Compliance for antibiotic administration within 60 min was slightly higher for EMR than the PMR period (95.3 % vs. 91.6 %), but the difference was not significant. Compliance of antibiotic administration can be greatly improved if an interactive visual reminder is integrated into AIMS, so that it will keep reminding the anesthesiologist to prophylactically administer the antibiotic from the beginning of the case, until it is given and documented [16]. Introducing such interactive prompts into AIMS, would significantly improve the compliance for timely administration of prophylactic antibiotics. This could help prevent surgical site infections (SCIP criteria), and thus indirectly lead to better patient outcomes. Similarly, introduction of the point-of-care electronic prompts was reported to be an effective means of increasing compliance and improving outcome [17].

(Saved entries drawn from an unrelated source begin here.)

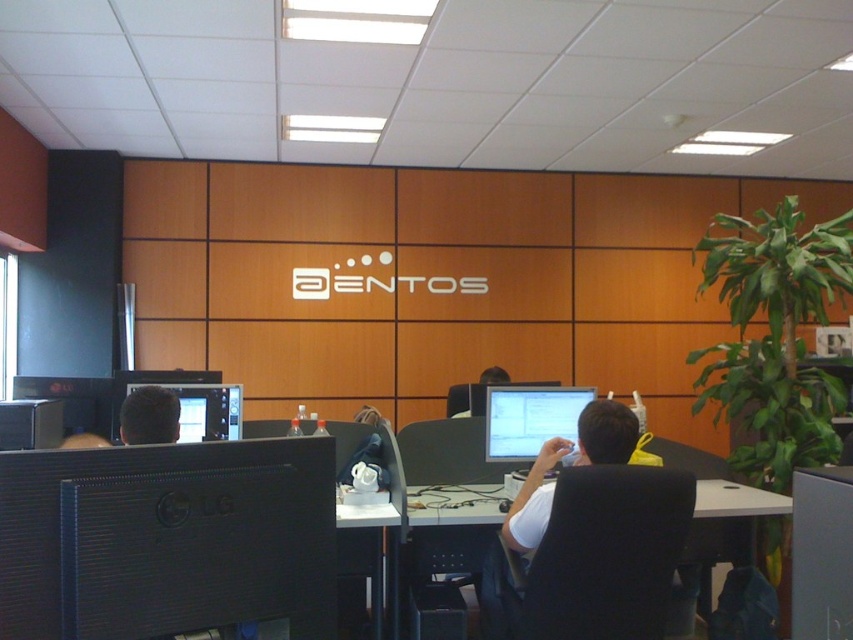 Does white plastic table at center lie behind matte black monitor at left?

That is False.

Is white plastic table at center thinner than matte black monitor at left?

Correct, white plastic table at center's width is less than matte black monitor at left's.

Locate an element on the screen. white plastic table at center is located at coordinates (451, 504).

I want to click on white plastic table at center, so click(451, 504).

Consider the image. Does matte black monitor at center have a smaller size compared to white plastic table at center?

Actually, matte black monitor at center might be larger than white plastic table at center.

Identify the location of matte black monitor at center. pyautogui.click(x=531, y=419).

Is black glossy monitor at lower left below matte black monitor at left?

Correct, black glossy monitor at lower left is located below matte black monitor at left.

Which of these two, black glossy monitor at lower left or matte black monitor at left, stands shorter?

matte black monitor at left is shorter.

This screenshot has height=640, width=853. Identify the location of black glossy monitor at lower left. (166, 538). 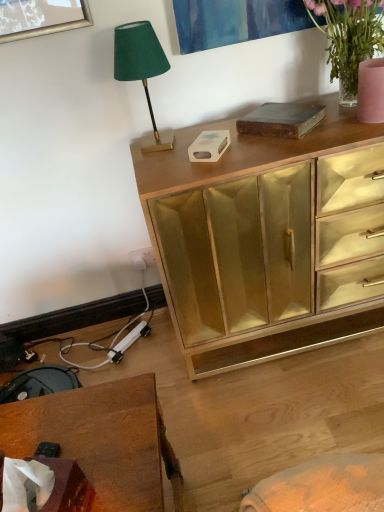 Where is `vacant space in front of gold mirrored cabinet at upper center`? Image resolution: width=384 pixels, height=512 pixels. vacant space in front of gold mirrored cabinet at upper center is located at coordinates pos(300,403). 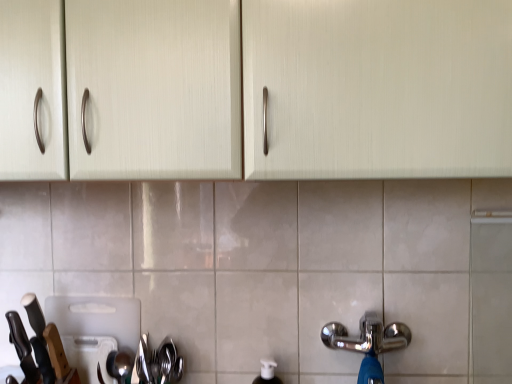 Question: Choose the correct answer: Is chrome metallic tap at lower right inside white plastic cutting board at lower left, the second appliance when ordered from front to back, or outside it?

Choices:
 (A) outside
 (B) inside

Answer: (A)

Question: In terms of height, does chrome metallic tap at lower right look taller or shorter compared to white plastic cutting board at lower left, acting as the first appliance starting from the back?

Choices:
 (A) short
 (B) tall

Answer: (A)

Question: Which of these objects is positioned closest to the black leather knife at lower left, acting as the second knife starting from the right?

Choices:
 (A) shiny metallic spoon at lower left
 (B) white plastic cutting board at lower left, the second appliance when ordered from front to back
 (C) black matte knife at left, the 1th knife from the right
 (D) matte cream cabinet at upper center
 (E) chrome metallic tap at lower right

Answer: (C)

Question: Estimate the real-world distances between objects in this image. Which object is farther from the shiny metallic spoon at lower left?

Choices:
 (A) white plastic cutting board at lower left, acting as the first appliance starting from the back
 (B) chrome metallic tap at lower right
 (C) satin silver spoon at lower left, positioned as the second appliance in back-to-front order
 (D) matte cream cabinet at upper center
 (E) black matte knife at left, positioned as the 2th knife in left-to-right order

Answer: (D) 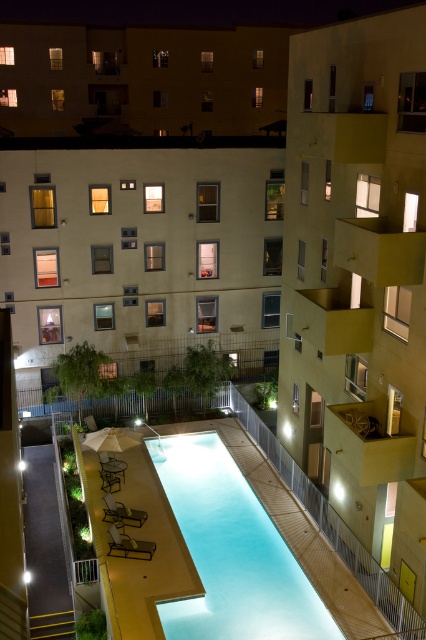 Who is higher up, yellow concrete balcony at upper right or smooth concrete pool at center?

Positioned higher is yellow concrete balcony at upper right.

Between yellow concrete balcony at upper right and smooth concrete pool at center, which one appears on the left side from the viewer's perspective?

Positioned to the left is smooth concrete pool at center.

Where is `yellow concrete balcony at upper right`? This screenshot has width=426, height=640. yellow concrete balcony at upper right is located at coordinates (359, 284).

Where is `yellow concrete balcony at upper right`? The width and height of the screenshot is (426, 640). yellow concrete balcony at upper right is located at coordinates click(x=359, y=284).

Does yellow concrete balcony at upper right have a lesser height compared to beige concrete building at center?

In fact, yellow concrete balcony at upper right may be taller than beige concrete building at center.

Which of these two, yellow concrete balcony at upper right or beige concrete building at center, stands taller?

With more height is yellow concrete balcony at upper right.

Does point (354, 540) come farther from viewer compared to point (186, 292)?

No.

This screenshot has height=640, width=426. Find the location of `yellow concrete balcony at upper right`. yellow concrete balcony at upper right is located at coordinates (359, 284).

Is beige concrete building at center smaller than smooth concrete pool at center?

Incorrect, beige concrete building at center is not smaller in size than smooth concrete pool at center.

Is point (158, 209) positioned before point (178, 602)?

No, it is not.

The image size is (426, 640). What are the coordinates of `beige concrete building at center` in the screenshot? It's located at (141, 250). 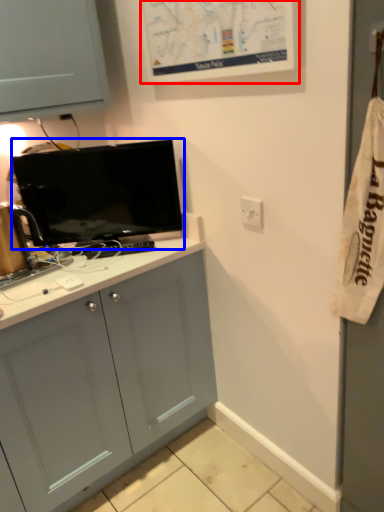 Question: Which point is closer to the camera, bulletin board (highlighted by a red box) or television (highlighted by a blue box)?

Choices:
 (A) bulletin board
 (B) television

Answer: (A) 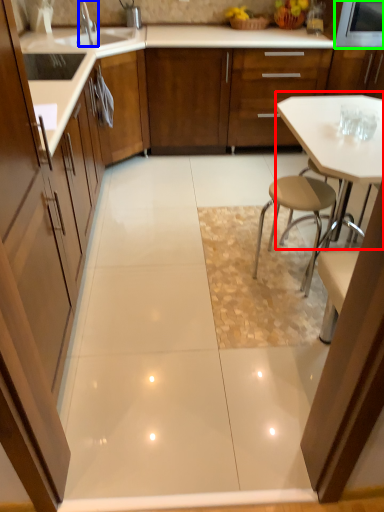 Question: Estimate the real-world distances between objects in this image. Which object is closer to table (highlighted by a red box), tap (highlighted by a blue box) or appliance (highlighted by a green box)?

Choices:
 (A) tap
 (B) appliance

Answer: (B) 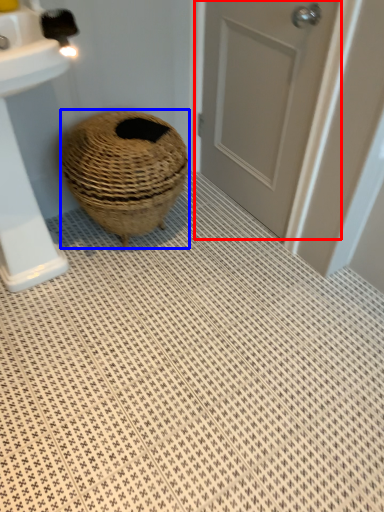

In order to further improve the overall compliance, our department mandates the completion of the EMR within a specified time, and checks for compliance on a monthly basis. Every quarterly, the department sends out a list of documentation deficiencies to the delinquent faculty and residents in order to improve compliance. For residents, it is a measure of their professionalism as part of the Accreditation Council for Graduate Medical Education (ACGME) core competencies. For faculty, it translates into monetary incentives as part of their year-end bonus.